• Remove those planted signs Remove those planted signs By Inette Miller ‘Imaikalani I was in high school when the President’s wife raised the nation’s consciousness. It was Lady Bird Johnson; it was labeled Highway Beautification; it was the 1960s.
• Remove those planted signs
Remove those planted signs
By Inette Miller ‘Imaikalani
I was in high school when the President’s wife raised the nation’s consciousness. It was Lady Bird Johnson; it was labeled Highway Beautification; it was the 1960s. She cleared our nation’s highways of ugly billboards and signs.
It’s a lesson that needs to be relearned on Kaua’i. Both major roadway approaches leading from the airport have been beautified. At enormous expense, and volunteer labor — these approaches have been landscaped.
Now, however, planted among the trees and flowers — every hundred feet or so — are ugly green signs. These — at odds with what has always been native Hawaiian, contrary to the native word, Kawaihau (to give with expectation of return) — are public advertisements of private good deeds. These are signs boasting of the organizations or individuals who have agreed to tend a tiny landscaped path of ‘aina.

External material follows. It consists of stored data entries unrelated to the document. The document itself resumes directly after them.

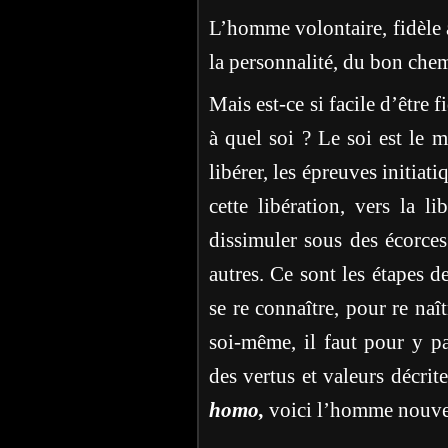
L’homme volontaire, fidèle 
la personnalité, du bon chem
Mais est-ce si facile d’être 
à quel soi ? Le soi est le m
libérer, les épreuves initiat
cette libération, vers la li
dissimuler sous des écorces 
autres. Ce sont les étapes de
se re connaître, pour re naît
soi-même, il faut pour y pa
des vertus et valeurs décrites
homo,
voici l’homme nouve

First of all, they are ugly — these planted signs that advertise any number of commercial and governmental efforts at a public responsibility that we all share. It is second of all, horribly contrary to the generosity and hospitality our native Hawaiian hosts have showered on all of us malihini (guests) who’ve arrived and thrived on their shores. Finally, it is the opposite of any concept of community or human giving — here or elsewhere in the world. We are taught to give — without either announcing or advertising our gift, or expecting a return from it.
I challenge those whose hearts are indeed in the right place, to quietly and modestly remove the specific sign that shouts their contribution to the public good. A gift is given as a gift. An advertisement of that giving with hope of receiving something in return be it commerce or recognition – is no longer a gift.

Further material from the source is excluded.